Mozilla’s upcoming Firefox 96 open-source and cross-platform web browser is now available to download for all supported platforms ahead of the official release tomorrow, January 11th, 2022.

Firefox 96 is here as the first release of the open-source web browser in 2022, bringing a handful of modest performance and security improvements to make your web browsing experience more stable, reliable, and secure.

For example, the new Firefox release significantly reduces the main thread load, significantly improves noise-suppression and auto-gain-control, and slightly improves echo-cancellation to provide users with a better overall experience.

Security-wise, Firefox 96 enforces the Cookie Policy: Same-Site=lax option by default to protect users against Cross-Site Request Forgery (CSRF) attacks.

For Linux users, Firefox 96 changes the keyboard shortcut for the “Select All” function from Alt+A to Ctrl+A. In previous releases, both keyboard shortcuts were available when selecting all the text from a web page, but that’s no longer the case because Mozilla wants to avoid access keys conflicts and also solve Web Compat issues.
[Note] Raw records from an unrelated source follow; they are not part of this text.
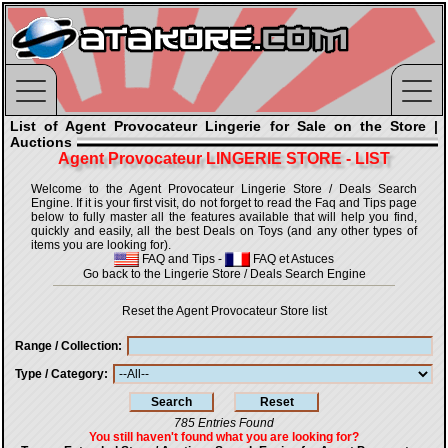
List of Agent Provocateur Lingerie for Sale on the Store |
Auctions
Agent Provocateur LINGERIE STORE - LIST
Welcome to the Agent Provocateur Lingerie Store / Deals Search
Engine. If it is your first visit, do not forget to read the Faq and Tips page
below to fully master all the features available that will help you find,
quickly and easily, all the best Deals on Toys (and any other types of
items you are looking for).
FAQ and Tips
-
FAQ et Astuces
Go back to the Lingerie Store / Deals Search Engine
Reset the Agent Provocateur Store list
Range / Collection
Type / Category
785 Entries Found
You still haven't found what you are looking for?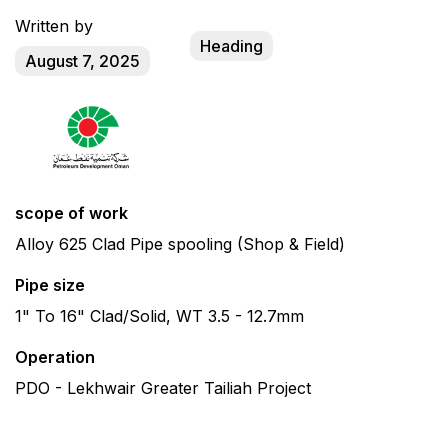
Written by
Heading
August 7, 2025
scope of work
Alloy 625 Clad Pipe spooling (Shop & Field)
Pipe size
1" To 16" Clad/Solid, WT 3.5 - 12.7mm
Operation
PDO - Lekhwair Greater Tailiah Project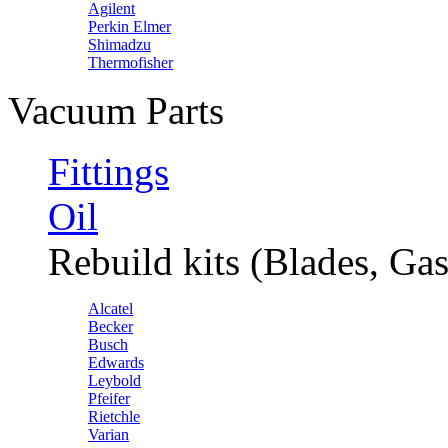
Agilent
Perkin Elmer
Shimadzu
Thermofisher
Vacuum Parts
Fittings
Oil
Rebuild kits (Blades, Gas
Alcatel
Becker
Busch
Edwards
Leybold
Pfeifer
Rietchle
Varian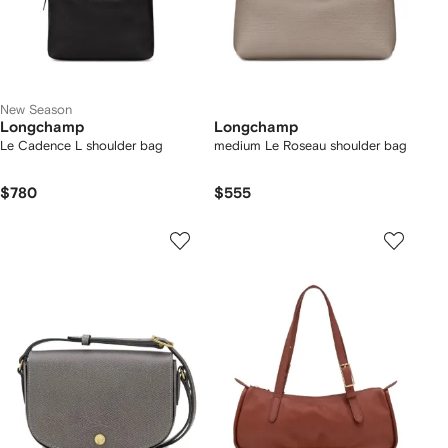
New Season
Longchamp
Longchamp
Le Cadence L shoulder bag
medium Le Roseau shoulder bag
$780
$555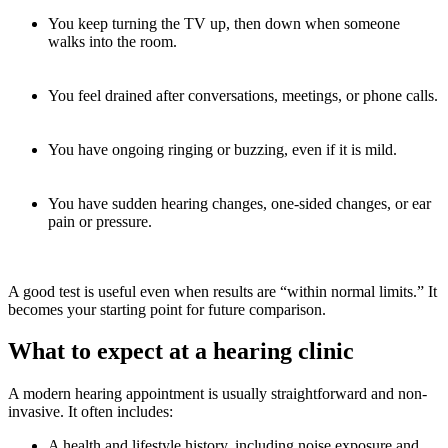
You keep turning the TV up, then down when someone
walks into the room.
You feel drained after conversations, meetings, or phone calls.
You have ongoing ringing or buzzing, even if it is mild.
You have sudden hearing changes, one-sided changes, or ear
pain or pressure.
A good test is useful even when results are “within normal limits.” It
becomes your starting point for future comparison.
What to expect at a hearing clinic
A modern hearing appointment is usually straightforward and non-
invasive. It often includes:
A health and lifestyle history, including noise exposure and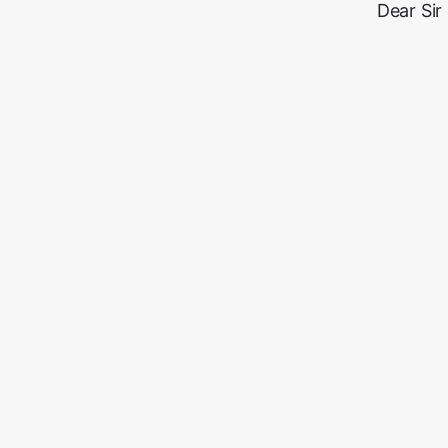
Dear Sir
“If you want to keep using Emacs like key bindings, e.g., you configured your GTK settings to use Ctrl+A as a shortcut key for moving caret to beginning of a line, you need to change ui.key.textcontrol.prefer_native_key_bindings_over_builtin_shortcut_key_definitions and ui.key.use_select_all_in_single_line_editor from about:config. These prefs are currently disabled by default but would be enabled by default in a future release,” says Mozilla.

Among other changes, Firefox 96 fixes an issue where video intermittently drops SSRC, fixes an issue where WebRTC downgrades the screen sharing resolution, fixes video quality degradation in certain websites, and adds the ability to choose to print only the odd/even pages.

If you’re using Firefox via the binaries provided by Mozilla, you can download Firefox 96 right now from the main FTP server. If not, you should wait for the new Firefox release to land in the stable software repositories of your favorite GNU/Linux distribution, which should happen by the end of this week.